→ **Your objective**
Could you output the complete listing given below exactly?

* * * *

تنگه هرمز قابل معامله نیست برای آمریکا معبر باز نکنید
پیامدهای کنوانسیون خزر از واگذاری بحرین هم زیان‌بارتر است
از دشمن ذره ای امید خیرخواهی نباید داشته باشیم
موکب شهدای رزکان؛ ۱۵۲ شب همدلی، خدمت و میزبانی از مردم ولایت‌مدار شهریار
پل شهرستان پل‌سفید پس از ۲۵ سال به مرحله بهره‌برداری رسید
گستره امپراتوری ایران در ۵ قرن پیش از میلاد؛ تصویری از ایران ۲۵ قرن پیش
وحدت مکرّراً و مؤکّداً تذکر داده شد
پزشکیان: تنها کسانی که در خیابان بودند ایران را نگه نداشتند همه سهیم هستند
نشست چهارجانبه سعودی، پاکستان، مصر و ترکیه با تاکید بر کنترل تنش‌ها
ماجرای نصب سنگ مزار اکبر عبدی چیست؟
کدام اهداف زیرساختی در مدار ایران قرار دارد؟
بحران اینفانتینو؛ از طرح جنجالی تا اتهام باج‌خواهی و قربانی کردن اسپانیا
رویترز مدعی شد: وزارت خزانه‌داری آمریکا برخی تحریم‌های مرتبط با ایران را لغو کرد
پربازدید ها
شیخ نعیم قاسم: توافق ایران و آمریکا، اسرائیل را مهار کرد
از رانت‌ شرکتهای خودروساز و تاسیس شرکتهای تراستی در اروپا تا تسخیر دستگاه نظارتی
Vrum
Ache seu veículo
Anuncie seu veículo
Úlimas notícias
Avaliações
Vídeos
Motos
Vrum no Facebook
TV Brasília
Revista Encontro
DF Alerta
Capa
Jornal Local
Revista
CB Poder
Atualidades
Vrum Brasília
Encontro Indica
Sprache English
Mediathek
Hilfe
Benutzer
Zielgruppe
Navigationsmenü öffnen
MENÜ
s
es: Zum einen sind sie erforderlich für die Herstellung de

* * * *

→ **Reply to the exercise**
تنگه هرمز قابل معامله نیست برای آمریکا معبر باز نکنید
پیامدهای کنوانسیون خزر از واگذاری بحرین هم زیان‌بارتر است
از دشمن ذره ای امید خیرخواهی نباید داشته باشیم
موکب شهدای رزکان؛ ۱۵۲ شب همدلی، خدمت و میزبانی از مردم ولایت‌مدار شهریار
پل شهرستان پل‌سفید پس از ۲۵ سال به مرحله بهره‌برداری رسید
گستره امپراتوری ایران در ۵ قرن پیش از میلاد؛ تصویری از ایران ۲۵ قرن پیش
وحدت مکرّراً و مؤکّداً تذکر داده شد
پزشکیان: تنها کسانی که در خیابان بودند ایران را نگه نداشتند همه سهیم هستند
نشست چهارجانبه سعودی، پاکستان، مصر و ترکیه با تاکید بر کنترل تنش‌ها
ماجرای نصب سنگ مزار اکبر عبدی چیست؟
کدام اهداف زیرساختی در مدار ایران قرار دارد؟
بحران اینفانتینو؛ از طرح جنجالی تا اتهام باج‌خواهی و قربانی کردن اسپانیا
رویترز مدعی شد: وزارت خزانه‌داری آمریکا برخی تحریم‌های مرتبط با ایران را لغو کرد
پربازدید ها
شیخ نعیم قاسم: توافق ایران و آمریکا، اسرائیل را مهار کرد
از رانت‌ شرکتهای خودروساز و تاسیس شرکتهای تراستی در اروپا تا تسخیر دستگاه نظارتی
Vrum
Ache seu veículo
Anuncie seu veículo
Úlimas notícias
Avaliações
Vídeos
Motos
Vrum no Facebook
TV Brasília
Revista Encontro
DF Alerta
Capa
Jornal Local
Revista
CB Poder
Atualidades
Vrum Brasília
Encontro Indica
Sprache English
Mediathek
Hilfe
Benutzer
Zielgruppe
Navigationsmenü öffnen
MENÜ
s
es: Zum einen sind sie erforderlich für die Herstellung de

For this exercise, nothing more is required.